Intorno all’anno Mille sulla punta estrema della roccia fu edificato il baluardo militare della Rocchetta in funzione di difesa e controllo della navigazione nel canale di mare che divide Piombino dall’isola d’Elba. La Rocchetta fu rimossa negli anni Venti del Novecento per far posto all’arredo urbano della piazza, che prese il nome, nel 1907, dell’intellettuale pugliese Giovanni Bovio in sostituzione del termine generico di  Piazzarella. Furono poste le panchine lungo tutto il perimetro interno della piazza fino alla punta estrema protesa verso il mare, che continuò a chiamarsi Rocchetta nel linguaggio parlato. Il visitatore, seduto sulla panchina preferita, volge lentamente la testa a 180 gradi e assapora il piacere dell’intera visione dell’Arcipelago Toscano: Giglio, Montecristo, Elba, Capraia, con l’aggiunta della Corsica in lontananza e dei vicini isolotti di Cerboli e Palmaiola.

Una curiosità. Una lettera, datata 1749, tramanda un simpatico toponimo con il quale era conosciuto lo sperone roccioso che sorregge Piazza Bovio: Pan di Sapone.

 

 

 

All’inizio della piazza si colloca il trecentesco Palazzo Appiani, dal nome di Gherardo Appiani che lo scelse come sua prima dimora, quando lasciò il potere di Pisa per fondare la Signoria piombinese.

Nei secoli, il palazzo ha subito molte trasformazioni, ma si possono ancora leggere alcuni frammenti di quel tempo, come il grande portale contornato da bozze di pietra serena, la cui importante serraglia doveva portare scolpita in alto l’araldica di famiglia; come il vasto ingresso con l’annesso porticato che ancora conserva le colonne con capitello, ora purtroppo tamponate a impedire la vista del porto e del Canale; come le cosi dette “segrete”, che non erano luoghi di detenzione o punizione, ma soltanto dei locali interrati per conservare al fresco le derrate e quant’altro necessario alla quotidiana vita degli abitanti del palazzo.

Negli anni Sessanta del Quattrocento, gli Appiani lasciarono il palazzo per insediarsi nei nuovi edifici della Cittadella. Da quel momento, il Palazzo è stato usato sia come residenza dei rami collaterali delle famiglie dominanti, sia come accoglienza diplomatica, sia come Teatro Settecentesco.

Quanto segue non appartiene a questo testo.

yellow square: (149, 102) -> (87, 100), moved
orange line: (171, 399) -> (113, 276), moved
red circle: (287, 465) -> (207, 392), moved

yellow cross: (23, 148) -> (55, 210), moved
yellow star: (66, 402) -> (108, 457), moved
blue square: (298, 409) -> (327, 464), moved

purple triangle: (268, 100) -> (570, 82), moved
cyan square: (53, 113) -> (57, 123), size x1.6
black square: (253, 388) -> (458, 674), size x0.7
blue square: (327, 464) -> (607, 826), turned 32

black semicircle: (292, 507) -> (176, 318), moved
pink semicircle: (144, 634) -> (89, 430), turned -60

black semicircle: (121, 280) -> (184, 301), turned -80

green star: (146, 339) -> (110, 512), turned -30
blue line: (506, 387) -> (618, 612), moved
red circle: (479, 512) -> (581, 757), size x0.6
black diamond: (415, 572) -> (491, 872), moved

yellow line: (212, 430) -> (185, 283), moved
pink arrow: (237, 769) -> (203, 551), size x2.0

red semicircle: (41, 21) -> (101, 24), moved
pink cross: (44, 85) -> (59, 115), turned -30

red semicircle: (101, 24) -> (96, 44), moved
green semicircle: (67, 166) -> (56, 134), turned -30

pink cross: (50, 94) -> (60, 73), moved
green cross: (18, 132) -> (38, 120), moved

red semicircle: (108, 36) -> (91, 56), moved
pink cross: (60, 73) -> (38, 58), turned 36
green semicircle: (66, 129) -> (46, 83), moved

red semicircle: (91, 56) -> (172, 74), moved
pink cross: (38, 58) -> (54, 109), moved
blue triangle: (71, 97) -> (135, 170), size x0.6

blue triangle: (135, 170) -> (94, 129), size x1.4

La dominazione francese, dal 1805 al 1815, lo trasformò in un bagno penale, con le celle per i reclusi ubicate nei locali adiacenti al Palazzo e rivolti a Ovest, mentre il Palazzo vero e proprio fu riservato alla guarnigione ed alla amministrazione del “bagno”. Il restante periodo ottocentesco trascorse nell’anonimato e soltanto nella prima decade del secolo successivo fu intrapresa la restaurazione e la destinazione a complesso scolastico.

La costruzione più piccola, adiacente al Palazzo e rivolta a Sud, era la Cappella di Palazzo, che rimase in funzione fino al periodo francese, mentre oggi ospita un gradevole ambiente di ristorazione.

La facciata del Palazzo Appiani presenta un grande bronzo in onore dei caduti nella prima guerra mondiale. È una realizzazione dello scultore fiorentino Raffaello Romanelli, posta in opera il 24 maggio 1922, mentre le due fiaccole votive laterali, sempre dello stesso artista, furono aggiunte il 4 novembre 1924. Il quadro centrale presenta due soldati morenti: uno, a torso nudo e con il fucile nella mano destra addita, con la sinistra, i monumenti romani quali antica gloria (si riconosce il Pantheon); l’altro bacia la bandiera sorretta dall’immagine della Vittoria.